マスコミ各社は、いっせいにこれを取り上げ「既成緩和は計画段階から、消費者にどこまで恩恵が及ぶのか、実効性が問われる段階にはいる」(日経)、「省庁や業界の抵抗で当初の方針が後退した例も少なくない。改革姿勢の真価がわかるのはこれからだ」(朝日)などと、自民党の尻叩きをする始末である。
だまされてはならない。マスコミ、政党あげての規制緩和の大合唱を打ち破り、橋本の進める改革路線を挫折させなければならない。
今回の、自民党「重点事項」では、「基本原則として自己責任原則と市場原理に立つ自由で活力のある経済社会」をめざすとして金融・証券、運輸、土地・住宅、法務、労働、医療・厚生、農林水産、電気通信、競争政策、教育、少子化の十分野について七十七項目の具体的な規制緩和策が打ち出されている。
しかし、この取りまとめ過程でも、犠牲を強制され存亡の危機に立たされる中小商工業者、各業界団体の激しい抵抗が見られた。
今回の「重点項目」の目玉であった金融システム改革「日本版ビッグバン」の早期実施をめざした参入規制緩和策では、大手証券、保険業界からも激しい反発が起こった。
銀行が証券、保険業務に乗り出すことに「必然性はない。銀行窓口での保険販売は銀行の手数料収入を増やすだけだ」(波多健治郎・生保協会長)、「銀行は産業に対し強い支配力を持つ」(鈴木政志・野村証券会長)などの声が上がっている。
農業分野でも、株式会社の農地取得の自由化という自民党案は、農協などから強い抵抗にあった。農業新聞は「農地法改正こそ内需拡大の突破口」「住宅関連をはじめ、さまざまなニュービジネスの登場が見込める」との永野前日経連会長の発言をとらえ、「これが本音であろう」と批判している。
医療分野の規制緩和も同様である。医療・福祉分野は、二〇一〇年には現在の二・四倍、約九十一兆円という基幹産業にも等しい市場規模になるといわれる。株式会社による病院経営の自由化は、そこへの参入を狙う財界の意向に沿ったものである。医師会、社会福祉諸団体は、当然反発を強めている。
医薬品販売規制の緩和も、ビタミン剤、ドリンク剤をコンビニエンスストアで販売できるようにしようとするもので、薬局の経営は大きな打撃を受けることになる。
これらの抵抗はみな当然であり、切実なものである。戦後、長く保守政治の支持基盤となってきた、さまざまな業界団体、大手企業の一部をも巻き込んだ規制緩和反対の動きは、自民党、橋本内閣にとって薄氷を渡るに等しい深刻な事態である。
一方、かねてから日本に規制緩和と市場開放を迫ってきたアメリカは、ここにきて、いっそうその声を強めている。サマーズ米財務副長官は二月末、ワシントンの日米協会での講演で、規制緩和を促進させ、日本市場への参入を図ろうという、第二期クリントン政権の対日経済戦略を明らかにした。また、米通商代表部(USTR)は三日、エンジンやブレーキなど特定部品専門の自動車分解整備工場を認める日本の運輸省の規制緩和措置を歓迎する声明を発表した。
政府は国民世論を味方につけるため、規制緩和でアメリカはじめ外国企業、製品の参入を促して内外価格差をなくし、競争を促進することが消費者の利益につながると、さまざまな宣伝をくりかえしている。財界首脳は、「改革に伴う不況まで覚悟」(稲盛・京セラ会長)しなければならないと語り、今年二月の関西財界セミナーでは、既得権益の温床となりがちな業界団体のあり方を見直すとまでいって、規制緩和に反対する中小商工業者や、その業界団体に圧力を強めているのである。
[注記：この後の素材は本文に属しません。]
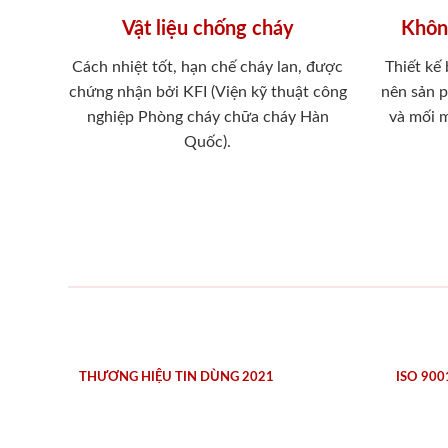
Vật liệu chống cháy
Khôn
Cách nhiệt tốt, hạn chế cháy lan, được
Thiết kế
chứng nhận bởi KFI (Viện kỹ thuật công
nên sản 
nghiệp Phòng cháy chữa cháy Hàn
và mối 
Quốc).
THƯƠNG HIỆU TIN DÙNG 2021
ISO 900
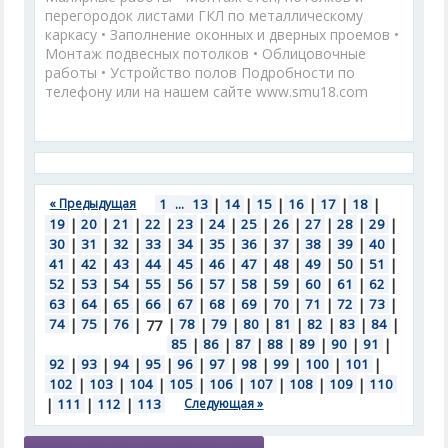
перегородок листами ГКЛ по металлическому
каркасу • Заполнение оконных и дверных проемов •
Монтаж подвесных потолков • Облицовочные
работы • Устройство полов Подробности по
телефону или на нашем сайте www.smu18.com
« Предыдущая
1
...
13
|
14
|
15
|
16
|
17
|
18
|
19
|
20
|
21
|
22
|
23
|
24
|
25
|
26
|
27
|
28
|
29
|
30
|
31
|
32
|
33
|
34
|
35
|
36
|
37
|
38
|
39
|
40
|
41
|
42
|
43
|
44
|
45
|
46
|
47
|
48
|
49
|
50
|
51
|
52
|
53
|
54
|
55
|
56
|
57
|
58
|
59
|
60
|
61
|
62
|
63
|
64
|
65
|
66
|
67
|
68
|
69
|
70
|
71
|
72
|
73
|
74
|
75
|
76
|
|
78
|
79
|
80
|
81
|
82
|
83
|
84
|
77
85
|
86
|
87
|
88
|
89
|
90
|
91
|
92
|
93
|
94
|
95
|
96
|
97
|
98
|
99
|
100
|
101
|
102
|
103
|
104
|
105
|
106
|
107
|
108
|
109
|
110
|
111
|
112
|
113
Следующая »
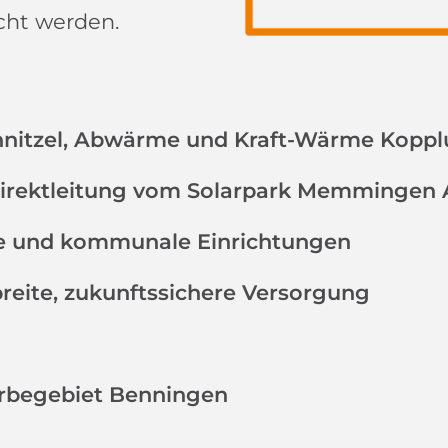
cht werden.
hnitzel, Abwärme und Kraft-Wärme Kopp
irektleitung vom Solarpark Memmingen 
rie und kommunale Einrichtungen
 breite, zukunftssichere Versorgung
erbegebiet Benningen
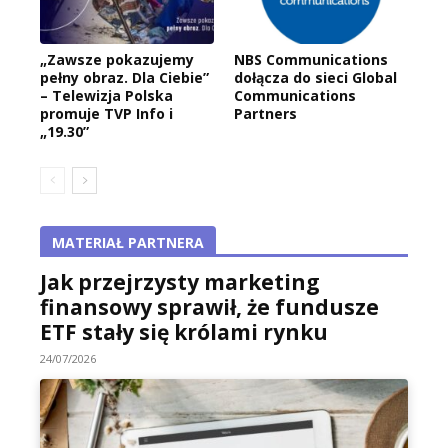
„Zawsze pokazujemy
NBS Communications
pełny obraz. Dla Ciebie”
dołącza do sieci Global
– Telewizja Polska
Communications
promuje TVP Info i
Partners
„19.30”
MATERIAŁ PARTNERA
Jak przejrzysty marketing
finansowy sprawił, że fundusze
ETF stały się królami rynku
24/07/2026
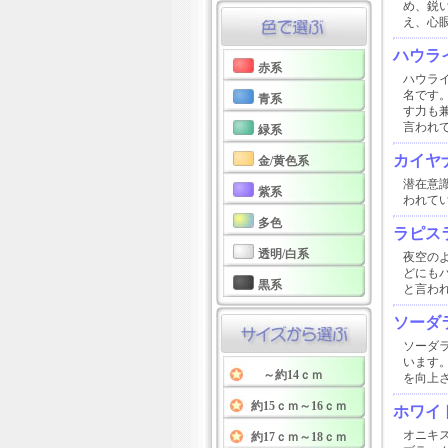
め、鋭
え、心
ハウラ
赤系
ハウラ
名です
青系
す力も
言われ
緑系
カイヤ
金/黄色系
潜在意
紫系
われて
多色
ラピス
透明/白系
夜空の
どにも
黒系
と言わ
ソーダ
ソーダ
います
～約14ｃｍ
を向上
約15ｃｍ～16ｃｍ
ホワイ
オニキ
約17ｃｍ～18ｃｍ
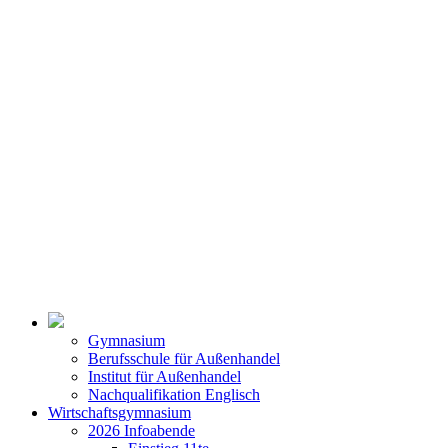
Gymnasium
Berufsschule für Außenhandel
Institut für Außenhandel
Nachqualifikation Englisch
Wirtschaftsgymnasium
2026 Infoabende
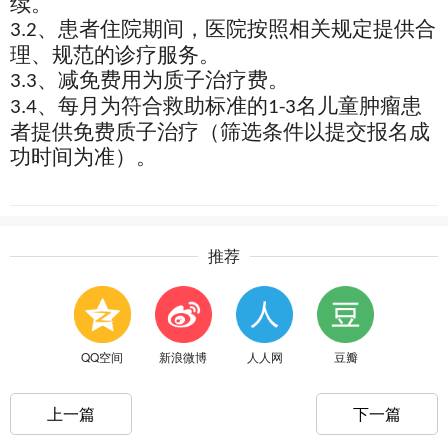
续。
、患者住院期间，医院按照相关规定提供合
3.2
理、规范的诊疗服务。
、减免费用为质子治疗费。
3.3
、每月为符合救助标准的
名儿童肿瘤患
3.4
1-3
者提供免费质子治疗（筛选条件以提交报名成
功时间为准）。
推荐
QQ空间
新浪微博
人人网
豆瓣
上一篇
下一篇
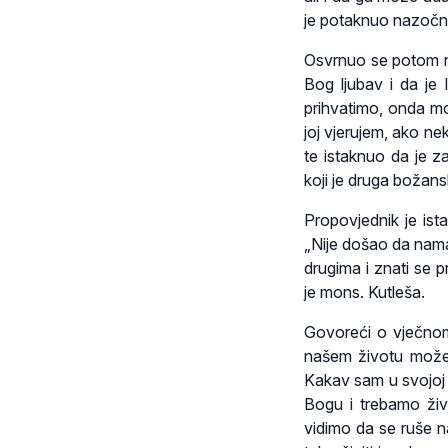
je potaknuo nazočne
Osvrnuo se potom na
Bog ljubav i da je 
prihvatimo, onda mo
joj vjerujem, ako ne
te istaknuo da je z
koji je druga božan
Propovjednik je ist
„Nije došao da nama 
drugima i znati se pr
je mons. Kutleša.
Govoreći o vječnom 
našem životu može
Kakav sam u svojoj s
Bogu i trebamo živ
vidimo da se ruše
政府と大企業は国際化、自由化は時代の流れで、規制緩和に反対するのは、規制に守られてきた業界の甘え、エゴであると決めつけている。
確かに戦後、諸規制は競争力の弱い特定の産業を保護してきた。しかしこの政策の根本的狙いは、そういう中小業者を「助けよう」というものでは決してなかった。それは、基本的には国家戦略として、国際的競争力のある大企業を育てることを目的にとられた輸入代替政策の結果であった。外国から買った方が安くつくものでも、なるべく国内でつくれるものはつくって外貨を節約し、国外の資源、高い技術の獲得に資金を集中的に使う。そのために参入規制その他で国内の産業を保護、育成する。これは資源もない日本が、競争力のある大企業を育てて国際市場に進出するための支配層にとっては当然の政策であった。「内外価格差」はここから生まれたのである。これは国策でやられたもので、中小零細業者が怠けていたからなどというのは、まったく正確ではない。
今日、規制が多すぎる、内外価格差が大きいなどと騒ぐ大企業こそ、この国策のおかげで巨大に繁栄し、多国籍化するほどになり、今では儲けすぎて貿易黒字で国際的批判にさらされるほどになったのである。諸外国との経済摩擦は激化し、市場開放要求を迫られるなど国際環境は激変した。引き続き世界でぼろ儲けを続けるためには、国内を明け渡し、世界の批判をかわさなければならない。そこで、これまでの規制政策はもはや支配層にとって有害なものとなった。だから、これを壊そうというのが今日の規制緩和、経済構造改革などの改革政策なのである。
どの事業家、業界も大企業の食い逃げの犠牲に甘んじることはまったくない。業界諸団体は闘おうとすれば、いまさら多国籍化した大企業の番頭の役割を果たしている自民党や、その族議員に期待をつなぐのでなく、自ら立ち上がって行動で政府に要求を突きつけなければならない。そうしてこそ、同様の改革攻撃で苦しむ国民各層の支持と共感を得ることができる。
労働者、労働組合はこの中小商工業者、事業者や業界団体の闘いに注目し、支援と連携を深めなければならない。
支配層、保守政治はその支持基盤の再編に直面して揺れているのである。支配層はその内部に新たな敵をつくり出さずにはおれなくなっている。「改革」は、本質的に敵にとって支配を揺るがす深刻な難事業である。これはまた、闘うものにとって大いに有利なことである。
さまざまな業界団体などの抵抗と闘いを熱心に支持しなければならない。とりわけ活動家、組織者は改革で切り捨てられようとしている中小業者、あるいは業種ごと淘汰に直面している業界団体を訪ね、実情をつかみ、激励しなければならない。
そして、改革攻撃を打ち破る国民的戦線を形成し、敵のもくろみを打ち破らなければならない。